A Note about Sugarbush Draft Horses
I see it over and over again, and no matter how many times it's said, it's still wrong. "Sugarbush Drafts are just an Appaloosa Draft Cross". Uh.... no. The Sugarbush Draft Horse was a breed created many years ago in Ohio. While the initial cross was made using Percherons to Appaloosas, in the many generations following, the breed has been solidified into a consistent type. Saying these horses are "just" a draft cross makes as much sense as saying that AQHA horses are "just" a Thoroughbred cross, American Cream Drafts are "just" a dilute Belgian, or that Morgans are "just" a grade.
Friday, October 8, 2010
Only a few more days till I'm allowed to ride again!
To my way of thinking, that means I can ride again tomorrow! One week from Sunday is obviously Saturday, right? I have even followed the intent of the ruling, and not just the letter of it. I haven't worked any horses on the ground, and I haven't done anything strenuous with the horses - because hugs don't count, and feeding must be done.
I've been a good, if slightly irritating patient. Poor Jae has been given quite a few "honey do" lists, and as a good man, has promptly ignored almost everything on them in favor of spoiling me rotten. At the same time, he's made multiple trips out to check on horses, throw hay, fill water, and make it so that I can actually take the time off, and do a whole lot of nothing.
But, I'm ready to be riding again. The weather is LOVELY, the horses are in good shape, and I can't recall having this much free time in years. Basically, I don't know what to do with myself.
I have recently began advertising for training clients. Feels somewhat odd to be talking about taking a fall and accepting new clients, but hey, that's why people pay trainers. We're the fools who don't mind falling down occasionally!
Actually that's not true. I really don't like falling, but I'm also not really scared of it. I prefer to engage the horses' minds and teach them to not let me fall. It's easier that way. I also have the benefits of multiple people on site all day (at least Jae and I) and since this is my job, I don't have other commitments that have to come before the horses.
Since I sold my only 2010 foal, and I'm training up my older horses pretty quickly (yeah, Amber is going to need extra work), and have sold many of those that needed hours under saddle, I really hope that I get a couple of client horses in this winter. Because I am not expecting any 2011 foals, that means I don't need to take my usual "foaling season" break. In other words, I have hours to spare, and would really prefer to spend them in the saddle on SOME horse.
If I don't get enough client horses to fill my schedule, I will likely be accepting "rescue" or "rehabilitation" horses for my second chance string. These are horses whose owners either can't keep them any more, who have had some medical issues that their last owner couldn't handle (I've had one eyed horses, and such) or horses with behavioral issues that need to be retrained in order to get a good home.

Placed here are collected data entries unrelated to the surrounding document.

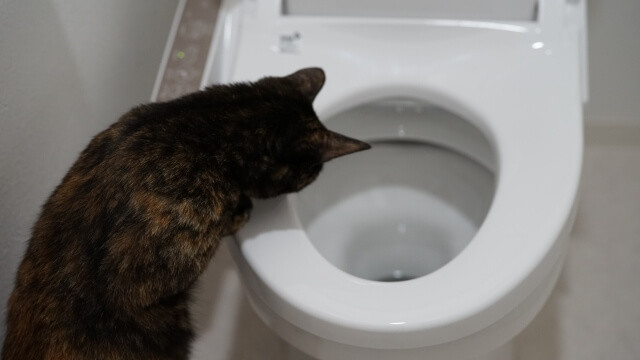 You are a GUI agent. You are given a task and a screenshot of the screen. Output one action in this format:
    pyautogui.click(x=<x>, y=<y>)
    Task: Click on the floor
    Image resolution: width=640 pixels, height=360 pixels.
    Given the screenshot: What is the action you would take?
    coord(205,64) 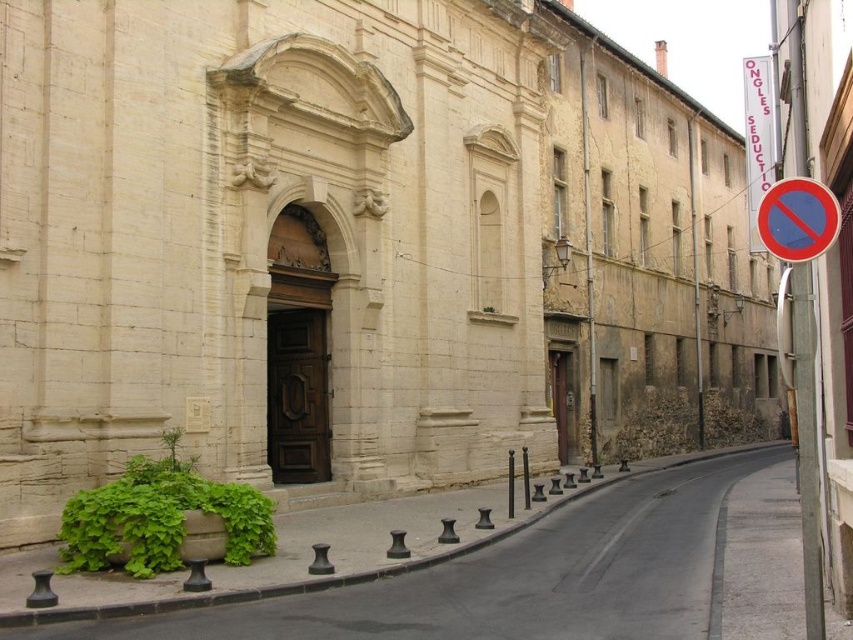 Does point (598, 580) come behind point (805, 227)?

Yes, point (598, 580) is farther from viewer.

Describe the element at coordinates (492, 580) in the screenshot. The image size is (853, 640). I see `green leafy plant at lower left` at that location.

Identify the location of green leafy plant at lower left. This screenshot has width=853, height=640. (492, 580). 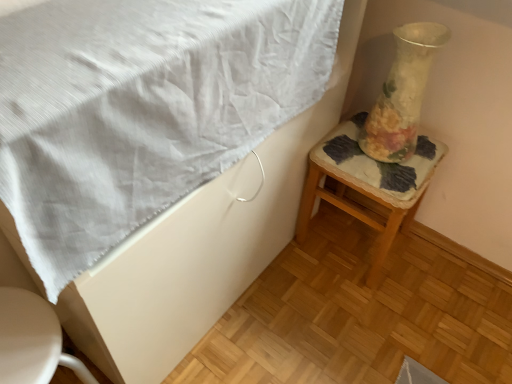 Locate an element on the screen. The height and width of the screenshot is (384, 512). vacant space underneath wooden stool with floral cushion at right (from a real-world perspective) is located at coordinates point(344,247). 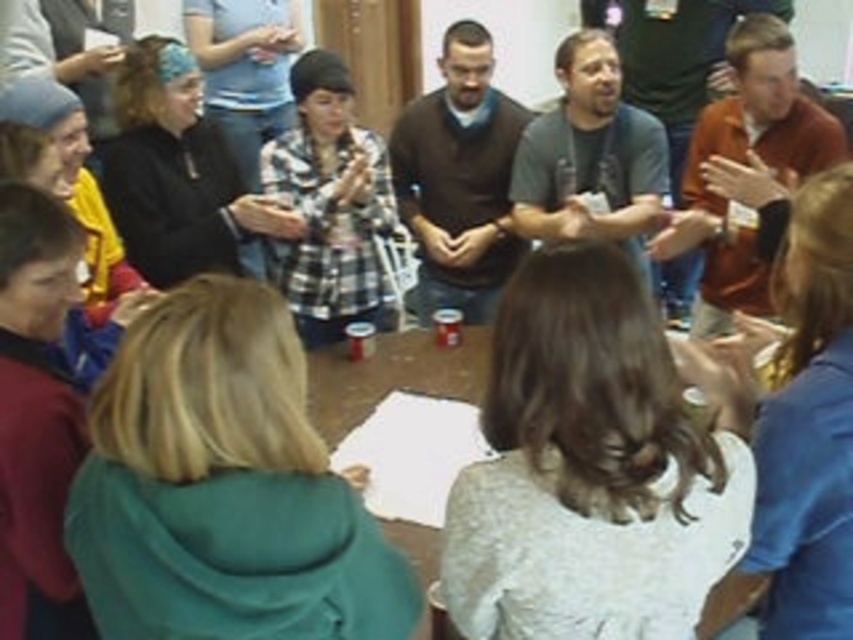 Question: Is green fleece jacket at lower left to the right of white textured sweater at center from the viewer's perspective?

Choices:
 (A) yes
 (B) no

Answer: (B)

Question: Considering the relative positions of green fleece jacket at lower left and maroon fleece jacket at lower left in the image provided, where is green fleece jacket at lower left located with respect to maroon fleece jacket at lower left?

Choices:
 (A) left
 (B) right

Answer: (B)

Question: Which of the following is the farthest from the observer?

Choices:
 (A) (508, 225)
 (B) (299, 492)
 (C) (4, 458)
 (D) (554, 419)

Answer: (A)

Question: Does white textured sweater at center appear on the right side of blue fabric shirt at upper right?

Choices:
 (A) yes
 (B) no

Answer: (B)

Question: Estimate the real-world distances between objects in this image. Which object is farther from the brown sweater at center?

Choices:
 (A) maroon fleece jacket at lower left
 (B) green fleece jacket at lower left
 (C) blue fabric shirt at upper right

Answer: (B)

Question: Which point is closer to the camera?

All in all, I'm pretty excited about this fall. Things are going nicely, progress is happening, and I get to spend every second I want on a horse. I often pause, and think "Wow, I love my life". I mean, the property isn't finished yet, but I can see things looking nicer. I'm not rich yet (ok, I don't really want to be either) but I have a job that matters to me. I can't think of anything I want more then what I already have. Great friends and family that support me, a great way of life, and tons of time to spend with horses.
Nothing like a bruise to one's pride (and bonk to the head) to make you realize just how lucky you really are!
(Although, in all honesty, I'll probably be whining soon enough about too much rain, and not being able to ride due to slippery footing.)